The shorts range from dark comedy to serious inquiries into the nature of humanity. They use the style and genre of Westerns as inspiration, but are never held back by the cliches of ages past. Buster Scruggs toys with the genre with almost too much fun — these films leave more questions than they do answers and always end right when you want to hear more.
The first short, “The Ballad of Buster Scruggs,” is enchanting. It breaks the fourth wall and mixes cartoon tropes with superfluous and gory violence. Be prepared for spewing blood (lots of it), screams of agony and lots of tough-looking men slowly walking towards each other, clanking their spurs and itching for their guns.
“Near Algodones” is tragically ironic, but certainly no less bloody. If you’ve ever felt the need to see multiple arrows go through multiple necks, this is the short for you. There is a traditional moral-story structure with a classic warning of how both our decisions and random luck combine to determine our fate.
A showman, played by Liam Neeson, travels Western towns with a performer who is missing both arms and both legs and delivers classical orations in the utterly haunting “Meal Ticket.” A nearly unrecognizable Harry Melling — who played Dudley in the Harry Potter franchise — now plays the young amputee, speaking only when orating and acting almost entirely through facial expressions. The tragedy and absurdity of the film is excruciating to watch. We discover the fate of the young artist at the same horrifying moment he does, hoping it will not end this way but feeling the desperation of being unable to escape.
“All Gold Canyon” is the most visually beautiful of the shorts, filled with wide landscape shots with “no sign of man nor the handiwork of man.” The protagonist is the most honestly likable of characters, and manages to bring to life the stout ideal of patriotism that typically seems like a far-off dream in the American West. But don’t be fooled — this rare peaceful valley doesn’t stray far enough off-theme to ignore the blood and murder required of a Western fable.
The longest of the shorts, “The Gal Who Got Rattled,” is also the most enrapturing. Alice Longabaugh (Zoe Kazan) captures something the other fables fail to see — the rare quality of having a woman as the main protagonist. Instead of needing to appear stoic atop a horse and whipping out a pistol, Alice is the first to truly be lost in the sweeping prairies, unable to find peace. Her character relies the least on manufactured confidence, quite open to the fact that she never had any “certainties” in life. And though it ends on the same quick, tragically ironic note as many of the others, it is the most realistic and emotional of the fables.

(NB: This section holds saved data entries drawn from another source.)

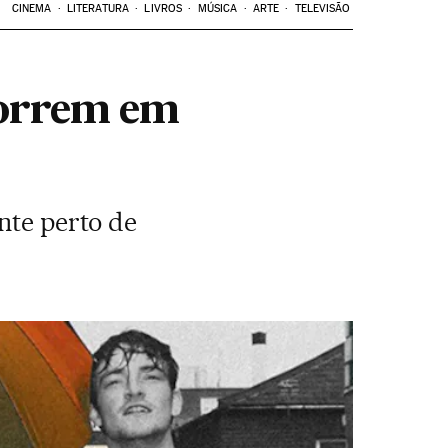
CINEMA
LITERATURA
LIVROS
MÚSICA
ARTE
TELEVISÃO
morrem em
nte perto de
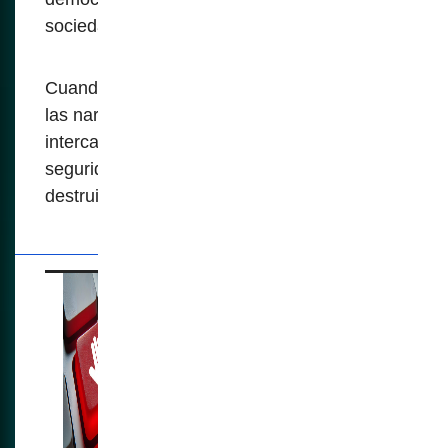
sociedad volviéndola un sistema.
Cuando las autoridades priorizan controlar
las narrativas en lugar de fomentar el libre
intercambio de ideas, la democracia y
seguridad que afirman defender está siendo
destruida.
La tendencia
creciente de la
censura en la era
digital: el alarmante
uso de la violencia en
línea como pretexto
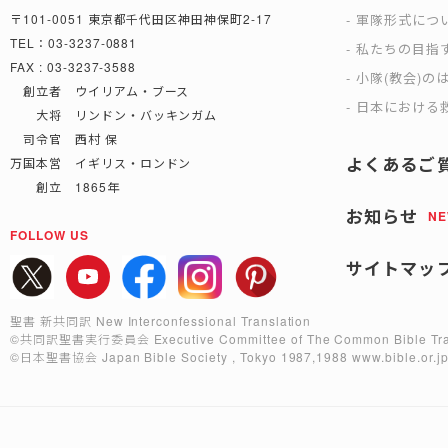
軍隊形式につ
〒101-0051 東京都千代田区神田神保町2-17
TEL：03-3237-0881
私たちの目指
FAX : 03-3237-3588
小隊(教会)の
創立者 ウイリアム・ブース
日本における救
大将 リンドン・バッキンガム
司令官 西村 保
よくあるご
万国本営 イギリス・ロンドン
創立 1865年
お知らせ
N
FOLLOW US
サイトマッ
聖書 新共同訳 New Interconfessional Translation
©共同訳聖書実行委員会
Executive Committee of The Common Bible Tra
©日本聖書協会
Japan Bible Society , Tokyo 1987,1988
www.bible.or.j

“The Mortal Remains” is the most philosophical, leaves the most to unpack and is my personal favorite. Deceptively simple, it is a supernatural tale that questions man’s purpose and the passage between life and death, all while keeping the humor and interest we’ve come to expect. It leaves out the trademark bloodiness of the series but keeps the anticipation of upcoming horror. It is a short — and anything but sweet — end to the series.
Each story is profoundly unique, tied together through a storybook format and a unforeseen, often tragic twist. Regardless of which is your favorite, “The Ballad of Buster Scruggs” will draw you in, and “The Mortal Remains” will leave you wanting more.